SUPPLIED MATERIAL:
====================
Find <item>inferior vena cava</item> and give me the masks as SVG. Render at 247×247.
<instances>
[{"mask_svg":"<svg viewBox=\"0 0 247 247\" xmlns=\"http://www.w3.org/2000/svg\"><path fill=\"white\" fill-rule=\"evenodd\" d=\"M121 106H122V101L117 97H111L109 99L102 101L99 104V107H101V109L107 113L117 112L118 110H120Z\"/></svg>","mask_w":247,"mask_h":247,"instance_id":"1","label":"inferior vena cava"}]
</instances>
====================
WORK ITEM:
Copy each line of the data above exactly as it appears.

WRITTEN ANSWER:
Find <item>inferior vena cava</item> and give me the masks as SVG. Render at 247×247.
<instances>
[{"mask_svg":"<svg viewBox=\"0 0 247 247\" xmlns=\"http://www.w3.org/2000/svg\"><path fill=\"white\" fill-rule=\"evenodd\" d=\"M121 106H122V101L117 97H111L109 99L102 101L99 104V107H101V109L107 113L117 112L118 110H120Z\"/></svg>","mask_w":247,"mask_h":247,"instance_id":"1","label":"inferior vena cava"}]
</instances>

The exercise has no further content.